Studies have shown that doing a regular exercise routine at your normal intensity would not cause you to tap into muscle mass for added energy, but if your goal is to increase your intensity (and if you want to achieve results, you’ll need to do this), then you will use valuable muscle to fuel your workout.
Schell says another downside to exercising fasted is that you’ll simply have less energy to push yourself harder. And while a study published in the Journal of Science and Medicine in Sport showed that the effects of fasted exercise are different on men than on women — they’re more beneficial for men — both groups showed decreased performance when they worked out on an empty stomach.
Plus, you run the risk of experiencing the natural effects of physical exertion without sufficient nutritional fuel: lightheadedness.
Experts also point out that since the body doesn’t like to be starved, your metabolism will respond to the increase in fat burn by slowing down.
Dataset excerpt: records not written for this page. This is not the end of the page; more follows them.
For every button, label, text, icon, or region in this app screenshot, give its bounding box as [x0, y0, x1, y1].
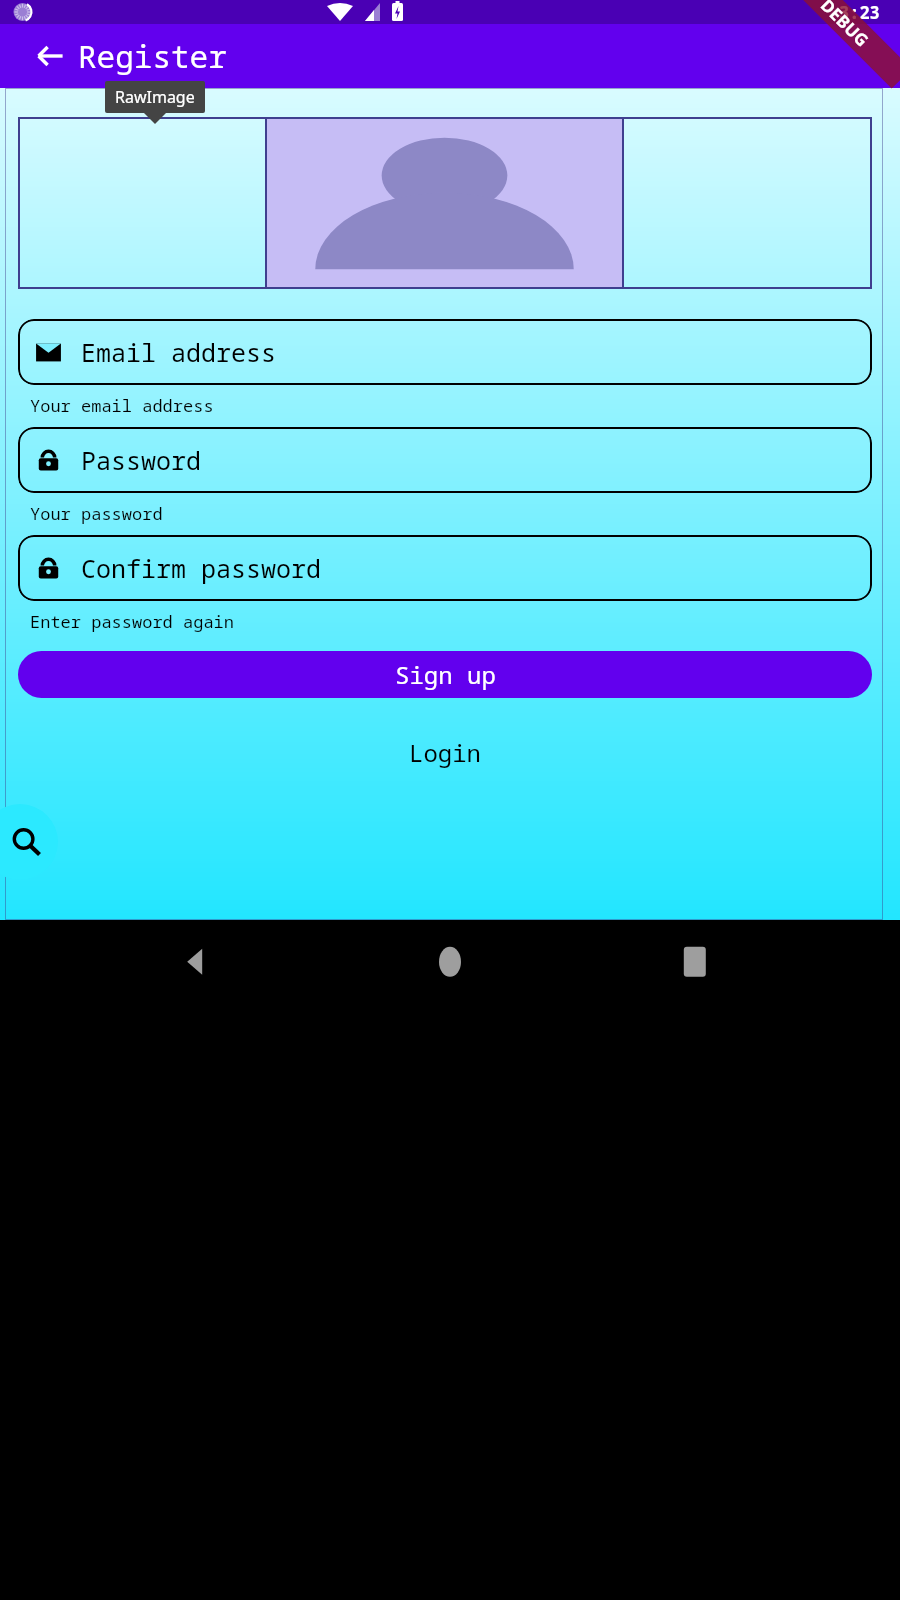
button[interactable]: Back [26, 32, 74, 80]
staticText: RawImage [115, 86, 195, 108]
staticText: 3:23 [839, 1, 880, 24]
button[interactable]: Confirm password [18, 535, 872, 601]
staticText: Sign up [395, 658, 496, 691]
button[interactable]: Email address [18, 319, 872, 385]
staticText: Enter password again [30, 610, 234, 633]
staticText: DEBUG [816, 0, 874, 52]
button[interactable]: Sign up [18, 651, 872, 698]
staticText: Confirm password [81, 551, 322, 585]
button[interactable]: Password [18, 427, 872, 493]
staticText: Register [78, 35, 227, 77]
staticText: Your email address [30, 394, 214, 417]
staticText: Password [81, 443, 202, 477]
staticText: Your password [30, 502, 163, 525]
staticText: Email address [81, 335, 277, 369]
button[interactable]: Search [0, 804, 58, 880]
button[interactable]: Login [409, 736, 481, 769]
And the next time you eat, it will inherently store more fat to compensate for the loss.
Instead of hitting the treadmill or the running trail hungry, go for a breakfast that amounts to 200 to 300 calories, and includes a balance of protein, carbohydrates and fat.
“You want something that’s easily digestible but provides you with enough energy,” Schell says. “Try a banana with nut butter or a small smoothie with Greek yogurt, a piece of fruit and some protein powder. Overall, it’s pretty small in terms of volume but energy dense so you won’t crash.”
If you’re working out later in the day, Schell says there’s less risk of being in a fasted state, even if you ate at noon and are hitting the gym at 6 p.m., but you could supplement with a snack-sized meal about an hour before to top out your energy stores.